Part 1: Basic economic terminology and theory that enables more focused analyses in parts 2 and 3. Part 2: The economy in the long and intermediate term: Economic growth, development and well-being. Part 3: The economy in the short term: Corrective and stabilizing economic policies.

Learning outcome


  • The purpose of economic theory and methods
  • Knowledge about and the implications of central terms in macro economics
  • Advantages and disadvantages with GDP/capita as a welare measure. Alternate welfare measures
  • General attributes of markets and market equilibria
  • The five markets in macro economics: commodity markets, labor markets, capital markets, money markets, and currency markets
  • Basic models in macro economics, and how they work

    • Policy measures for long term economic development and welfare
    • Policy measures to deal with short term economic fluctuations. The scope for finance and monetary policies


  • Link central terms, knowledge about markets, and basic models to analyze impacts on an economy in the long term (development and welfare), and short term economic fluctuations
  • Ability to choose suitable economic policy measures for various macro economic scenarios
  • Use and understand the expected impacts of different basic economic policy measures

General competence

  • Knowledge based understanding of economic development in Norway and internationally
  • Present applied macro economic issues
  • Able to conduct a knowledge based discussion of central macro economic issues with economists and persons without such economic theory and methods
  • The course uses "flipped classroom", i.e., preparation materials and reading guide for the gatherings and exercise sessions are available on the course web page. To achieve learning objectives it is strongly recommended that students prepare for each gathering and exercise session in advance of the session. Gatherings and exercise sessions are thematically organized. Exercises (with proposed solutions) are available on the course web page. The exercise sessions provide opportunities to work on exercises and the solutions to the exercises are discussed.

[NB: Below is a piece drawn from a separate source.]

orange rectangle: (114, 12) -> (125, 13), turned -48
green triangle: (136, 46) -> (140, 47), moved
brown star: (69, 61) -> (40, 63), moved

    For each class and exercise session there are some announced central discussion topics/questions. Groups discuss these questions. One randomly chosen group presents their findings in front of the class with ensuing comments from the other groups and course responsible/teaching assistants.

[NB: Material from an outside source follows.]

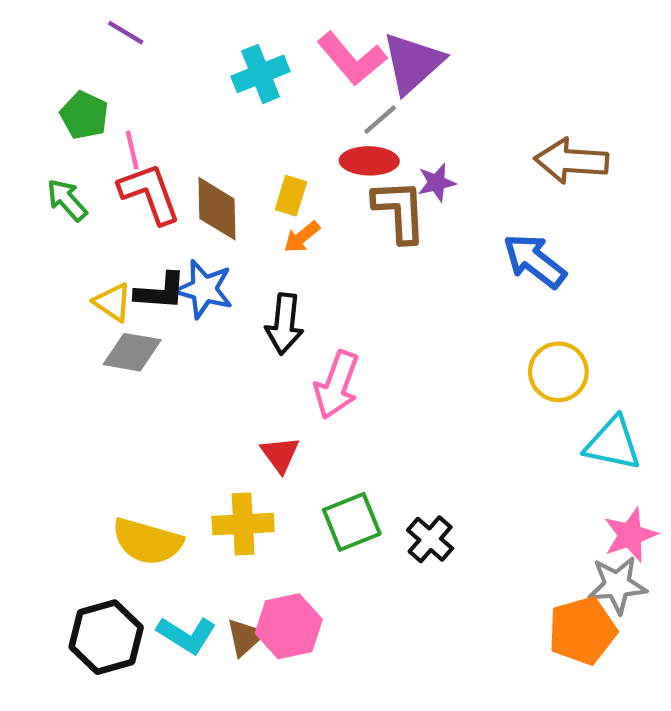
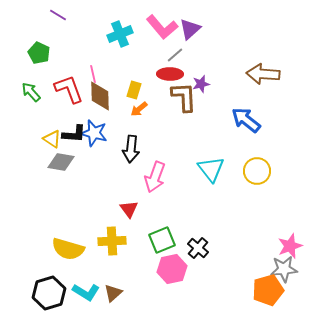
purple triangle: (413, 63) -> (190, 29), size x0.7
pink line: (132, 150) -> (93, 74), moved
cyan triangle: (613, 444) -> (211, 169), moved, turned 40
pink hexagon: (289, 626) -> (172, 269), moved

    Towards the end of the course groups of 3-5 students prepare an 8-10 min presentation on a given topic related to the course contents. This activity is mandatory and approved is required t be allowed to take the exam. Students present for the course responsible person. Presentations are followed by a short academic discussions with the course responsible person. A pass on this activity is required to be allowed to take the exam. In the event of a "fail" on this activity, the groups gets one chance to improve their presentation and discussion to get a "pass".

  • The course web page contains pointers to background materials and news events that are related to the course contents, and make up an important source for student learning. It is recommended that students form self organized groups, for example 3-4 persons, and work together on the theoretical materials and exercises. Working on exercises and active participation is important for meeting the learning objectives.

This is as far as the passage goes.